In [None]:
import io
import time
from datetime import timedelta
import gensim

if __name__ == '__main__':
    start_time = time.time()
    print('Streaming wiki...')
    id_wiki = gensim.corpora.WikiCorpus(
        './datasets/idwiki-latest-pages-articles.xml.bz2',
        dictionary={}, lower=True
    )
    
    article_count = 0
    with io.open('./datasets/idwiki_new_lower.txt', 'w', encoding='utf-8') as wiki_txt:
        for text in id_wiki.get_texts():

            wiki_txt.write(" ".join(text) + '\n')
            article_count += 1

            if article_count % 10000 == 0:
                print('{} articles processed'.format(article_count))
        print('total: {} articles'.format(article_count))

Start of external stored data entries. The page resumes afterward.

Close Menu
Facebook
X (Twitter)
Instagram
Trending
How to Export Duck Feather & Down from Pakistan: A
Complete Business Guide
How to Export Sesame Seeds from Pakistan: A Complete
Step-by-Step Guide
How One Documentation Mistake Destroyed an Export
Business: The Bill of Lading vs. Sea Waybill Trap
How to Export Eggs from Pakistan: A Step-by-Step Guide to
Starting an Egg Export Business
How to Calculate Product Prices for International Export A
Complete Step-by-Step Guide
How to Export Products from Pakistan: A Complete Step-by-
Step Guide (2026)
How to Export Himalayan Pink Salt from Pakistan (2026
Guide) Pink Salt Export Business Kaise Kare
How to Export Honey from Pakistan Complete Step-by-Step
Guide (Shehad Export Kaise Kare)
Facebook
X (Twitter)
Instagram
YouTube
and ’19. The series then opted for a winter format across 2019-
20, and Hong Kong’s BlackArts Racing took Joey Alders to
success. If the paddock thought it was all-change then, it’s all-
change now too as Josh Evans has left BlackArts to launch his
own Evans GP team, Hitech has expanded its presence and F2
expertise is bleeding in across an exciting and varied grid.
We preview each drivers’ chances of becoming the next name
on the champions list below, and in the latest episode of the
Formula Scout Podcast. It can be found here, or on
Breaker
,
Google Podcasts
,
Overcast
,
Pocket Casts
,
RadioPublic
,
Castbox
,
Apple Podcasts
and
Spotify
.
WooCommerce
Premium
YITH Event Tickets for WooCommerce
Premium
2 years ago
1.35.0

    finish_time = time.time()
    print('Elapsed time: {}'.format(timedelta(seconds=finish_time-start_time)))

### Training Word2Vec

In [1]:
import time
import multiprocessing
from datetime import timedelta
from gensim.models import word2vec

if __name__ == '__main__':
    start_time = time.time()
    print('Training Word2Vec Model...')
    sentences = word2vec.LineSentence('./datasets/idwiki_new_lower.txt')
    id_w2v = word2vec.Word2Vec(sentences, vector_size=200, workers=multiprocessing.cpu_count()-1, sg=1, window=5)
    id_w2v.save('model/windows_5/idwiki_word2vec_200_skip-gram_window_5_new_lower.model')
    finish_time = time.time()

    print('Finished. Elapsed time: {}'.format(timedelta(seconds=finish_time-start_time)))

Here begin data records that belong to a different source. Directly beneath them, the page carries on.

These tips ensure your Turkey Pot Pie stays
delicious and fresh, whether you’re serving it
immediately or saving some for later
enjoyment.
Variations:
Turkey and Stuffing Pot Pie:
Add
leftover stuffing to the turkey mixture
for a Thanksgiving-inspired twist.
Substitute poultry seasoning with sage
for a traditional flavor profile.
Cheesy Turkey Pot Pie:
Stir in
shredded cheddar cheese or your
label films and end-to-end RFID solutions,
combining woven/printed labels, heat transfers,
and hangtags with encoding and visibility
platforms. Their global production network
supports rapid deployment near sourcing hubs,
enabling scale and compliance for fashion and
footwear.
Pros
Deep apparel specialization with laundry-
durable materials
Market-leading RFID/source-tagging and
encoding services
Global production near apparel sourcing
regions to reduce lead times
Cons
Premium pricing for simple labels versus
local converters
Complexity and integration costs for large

Training Word2Vec Model...
Finished. Elapsed time: 0:08:14.968403


### Model Testing

In [10]:
from gensim.models import Word2Vec

# Load the trained Word2Vec model
model = Word2Vec.load('model/idwiki_word2vec_200_skip-gram_window_2_new_lower.model')

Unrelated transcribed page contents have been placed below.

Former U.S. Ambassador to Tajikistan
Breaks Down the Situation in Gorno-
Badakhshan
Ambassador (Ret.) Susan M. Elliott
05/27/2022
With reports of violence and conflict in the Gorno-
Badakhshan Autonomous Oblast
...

# Get word vectors for user input
user_input = input("Enter your custom text: ")
user_tokens = user_input.split()

# Initialize an empty list to store word vectors
word_vectors = []

# Iterate through the tokens in the user input
for word in user_tokens:
    if word in model.wv:
        word_vectors.append(model.wv[word])
    else:
        print(f"Word '{word}' not in vocabulary")

# Perform operations on word vectors
if word_vectors:
    # Find words similar to the words in the user input
    similar_words = model.wv.most_similar(positive=word_vectors, topn=5)
    
    print("\nWords similar to user input:")
    for word, similarity in similar_words:
        print(f"{word}: {similarity}")
else:
    print("No valid words found in the vocabulary for similarity analysis.")



Words similar to user input:
dosen: 1.0
pengajar: 0.7999383807182312
profesor: 0.7081513404846191
almamaternya: 0.6806699633598328
akademikus: 0.6767548322677612


### Model Checks

In [2]:
from gensim.models import Word2Vec

# Load the Word2Vec model
model = Word2Vec.load('./model/windows_5/idwiki_word2vec_200_skip-gram_window_5_new_lower.model')

# Check the 'sg' parameter
if model.sg == 1:
    print("The model was trained using Skip-gram.")
    print(f"Windows size: {model.window}")
else:
    print("The model was trained using CBOW.")


The model was trained using Skip-gram.
Windows size: 5


### Model Compare

#### Model Architecture Compare

In [3]:
from gensim.models import Word2Vec

# Load your pre-trained Word2Vec models
model1 = Word2Vec.load("../skripsi/pre-trained-model/word2vec_wikipedia_id_model/wiki.id.case.model")
model2 = Word2Vec.load("./model/windows_5/idwiki_word2vec_200_skip-gram_window_5_new_lower.model")

# Compare the architectures of the two models
def compare_architecture(model1, model2):
    architecture_comparison = {}

    # Compare vector size (embedding dimension)
    architecture_comparison["Vector Size (Embedding Dimension)"] = {
        "Model 1": model1.vector_size,
        "Model 2": model2.vector_size,
    }

    # Compare context window size
    architecture_comparison["Context Window Size"] = {
        "Model 1": model1.window,
        "Model 2": model2.window,
    }

    # Compare training algorithm (Skip-gram or CBOW)
    architecture_comparison["Training Algorithm"] = {
        "Model 1": "Skip-gram" if model1.sg else "CBOW",
        "Model 2": "Skip-gram" if model2.sg else "CBOW",
    }

    # Compare corpus size (number of sentences)
    architecture_comparison["Corpus Size (Number of Sentences)"] = {
        "Model 1": model1.corpus_count,
        "Model 2": model2.corpus_count,
    }

    # Add more architecture comparisons as needed

    return architecture_comparison

# Compare the architectures of the two models
architecture_comparison_result = compare_architecture(model1, model2)

# Print the comparison results
for aspect, values in architecture_comparison_result.items():
    print(aspect)
    for model_name, value in values.items():
        print(f"- {model_name}: {value}")

# You can add more aspects to compare based on your requirements.


Vector Size (Embedding Dimension)
- Model 1: 400
- Model 2: 200
Context Window Size
- Model 1: 5
- Model 2: 5
Training Algorithm
- Model 1: CBOW
- Model 2: Skip-gram
Corpus Size (Number of Sentences)
- Model 1: 427949
- Model 2: 496134